Mendapat predikat sebagai penghasil minyak bumi dan produsen kelapa sawit di Indonesia, maka tidak heran Riau dijuluki sebagai provinsi kaya, karena di atas tanahnya ada minyak (kelapa sawit), begitu pun di bawah tanahnya ada minyak (minyak bumi).
Jika kita tanyakan pertanyaan itu kepada orang-orang di luar Riau, maka jawabannya: ya. Orang Riau adalah orang kaya. Tapi jika kita tanyakan pertanyaan itu kepada Badan Pusat Statistik, maka jawabannya: tidak.
Berdasarkan data Badan Pusat Statistik, jumlah penduduk miskin di Provinsi Riau pada bulan Maret tahun 2022 lebih kurang sebesar 458.000 jiwa. Tapi jumlah itu bisa bertambah secara signifikan ketika harga kelapa sawit mengalami penurunan.

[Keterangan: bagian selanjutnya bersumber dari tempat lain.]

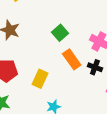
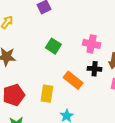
orange rectangle: (72, 59) -> (73, 80), moved

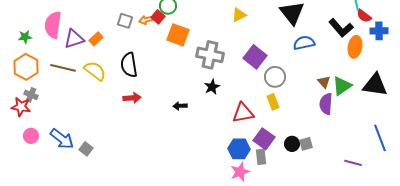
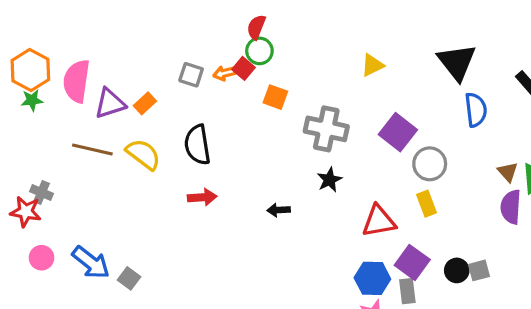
orange square: (178, 35) -> (275, 97), size x0.7
blue semicircle: (304, 43) -> (476, 110), turned 95
orange hexagon: (26, 67) -> (30, 70), moved

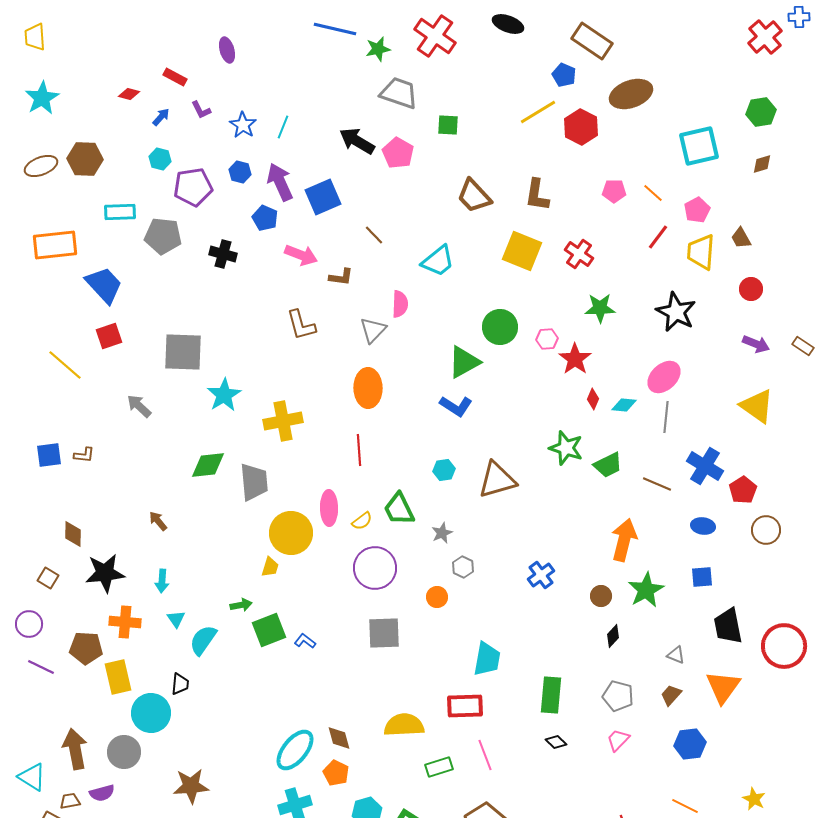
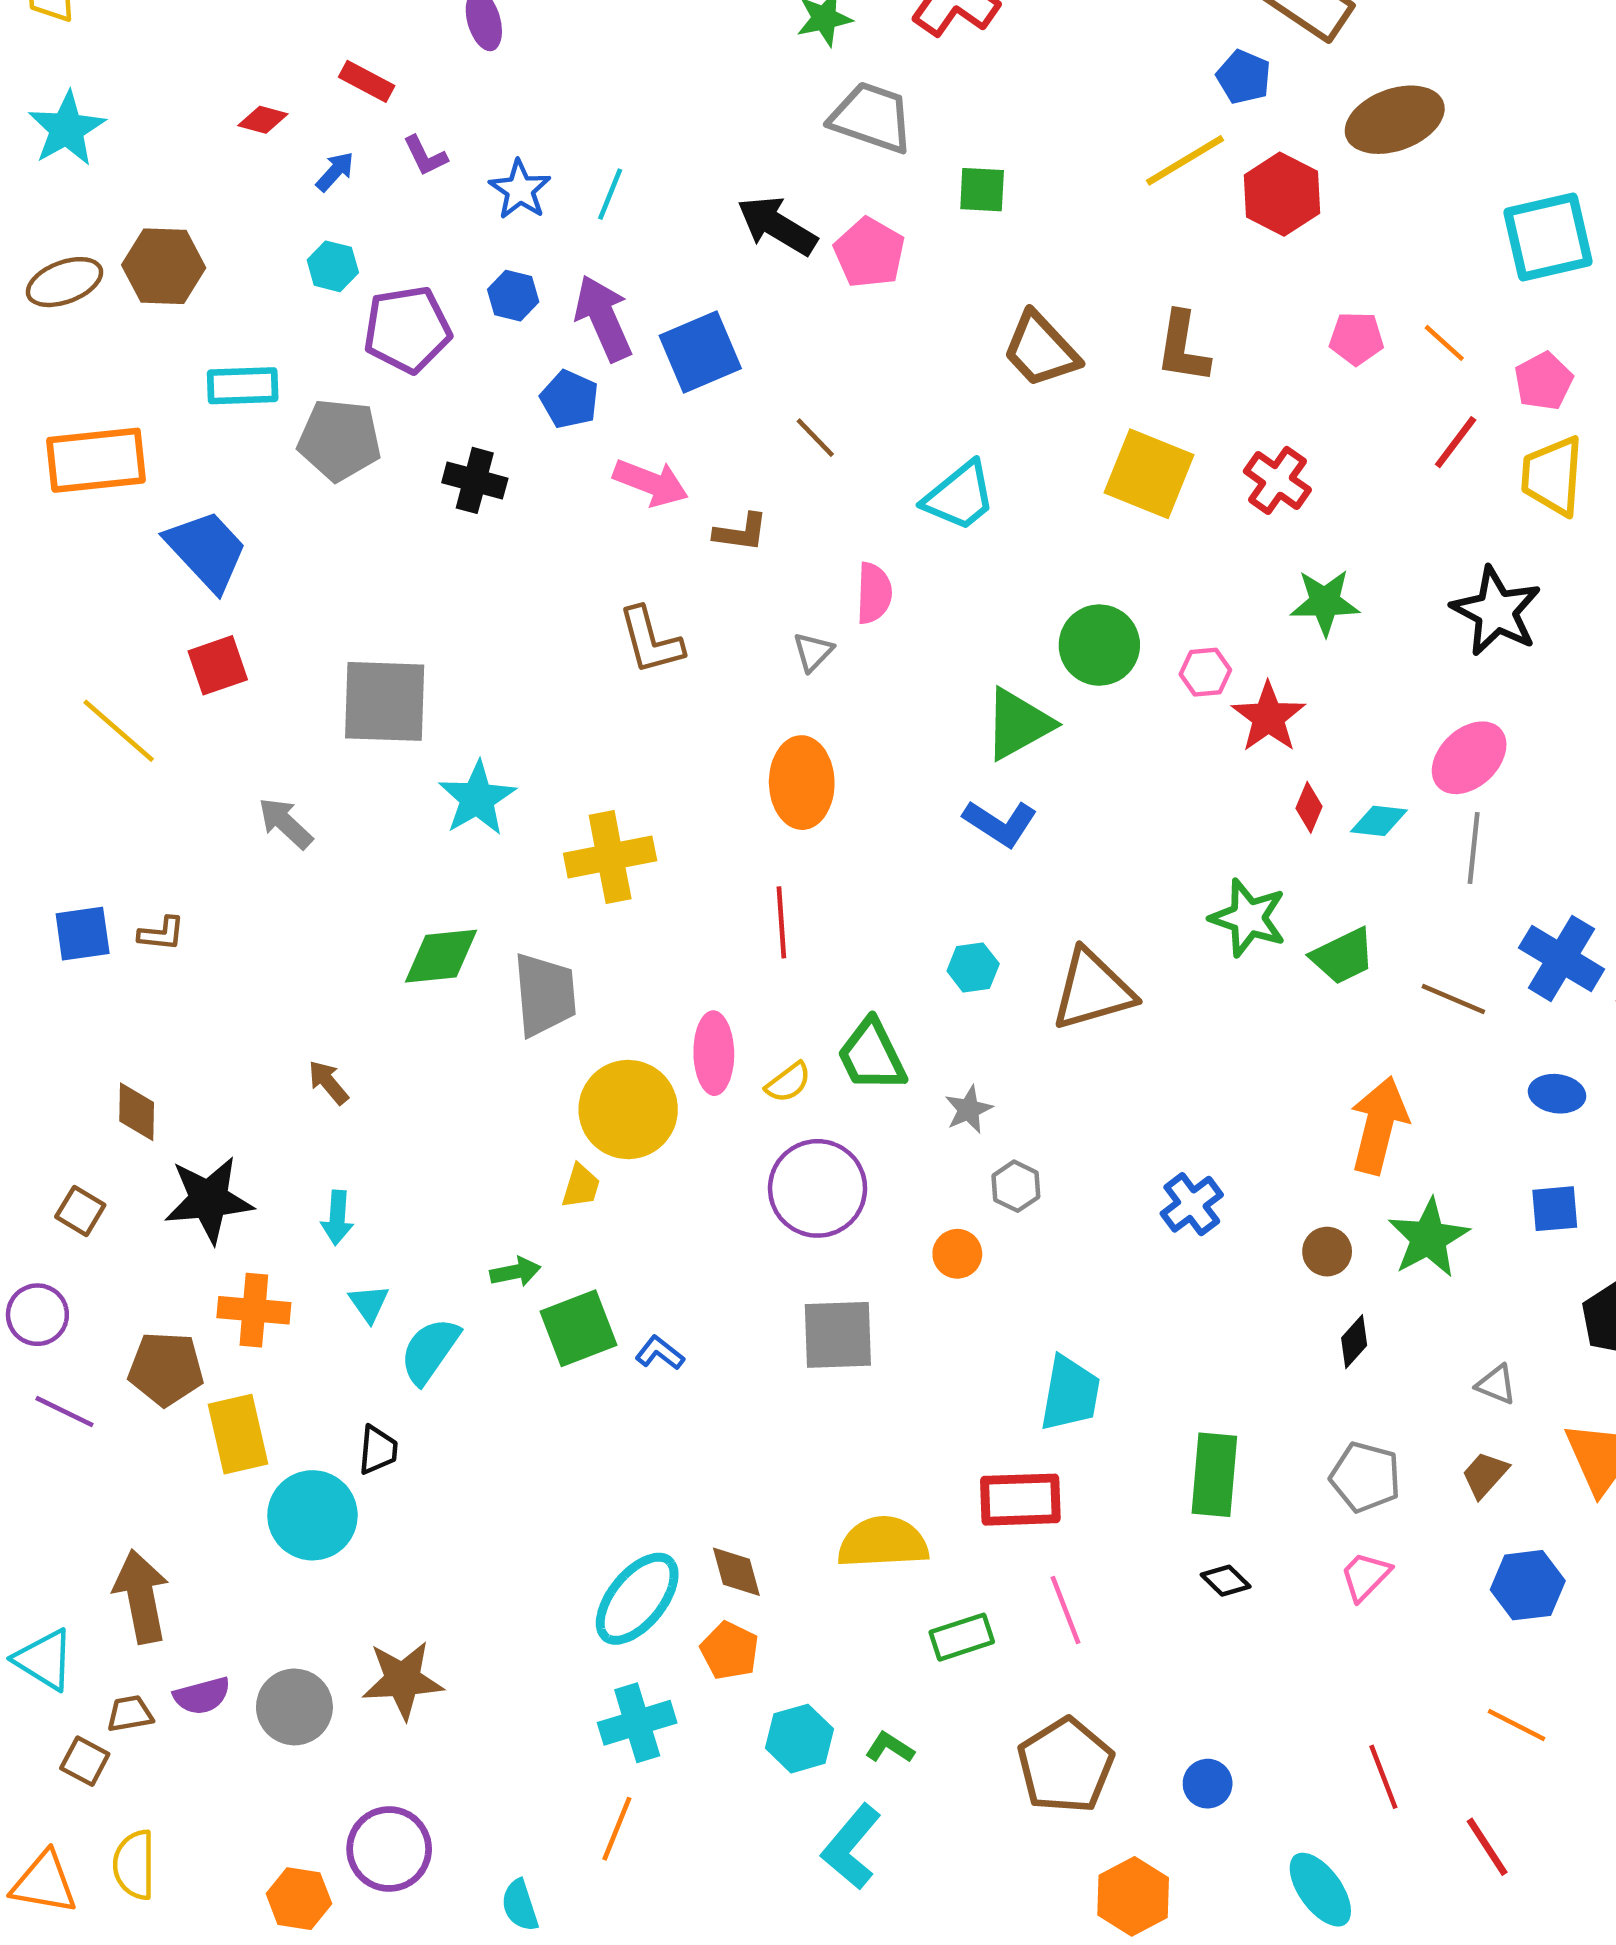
gray triangle: (373, 330) -> (813, 652), size x0.7
gray circle: (124, 752) -> (294, 1707), moved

Menurut Ando Fahda Aulia, Doktor Kelapa Sawit lulusan Universitas Flinders, Australia, salah satu kontribusi kelapa sawit di Riau adalah dari sisi penyerapan tenaga kerja. 46,09 persen tenaga kerja di Riau terkonsentrasi pada sektor pertanian, perkebunan, dan kehutanan.
Jumlah petani sawit di Riau pada tahun 2018 berjumlah 580.902 petani. Jika kita asumsikan satu keluarga petani berjumlah 4 orang, maka jumlah masyarakat Riau yang tergantung kepada kelapa sawit lebih kurang 2.300.000 orang.
Apa artinya? Jika harga kelapa sawit mengalami penurunan (kontraksi) maka lebih kurang 33 % penduduk Riau berpotensi menjadi penduduk miskin.
Di dalam bukunya berjudul “Kebijakan Ekonomi: Regulasi, Institusi dan Konstitusi,” Ahmad Erani Yustika dan Rukavina Baksh berpendapat, para ilmuwan (sosial) percaya kemiskinan disebabkan oleh tiga perkara: struktural, kultural, dan natural.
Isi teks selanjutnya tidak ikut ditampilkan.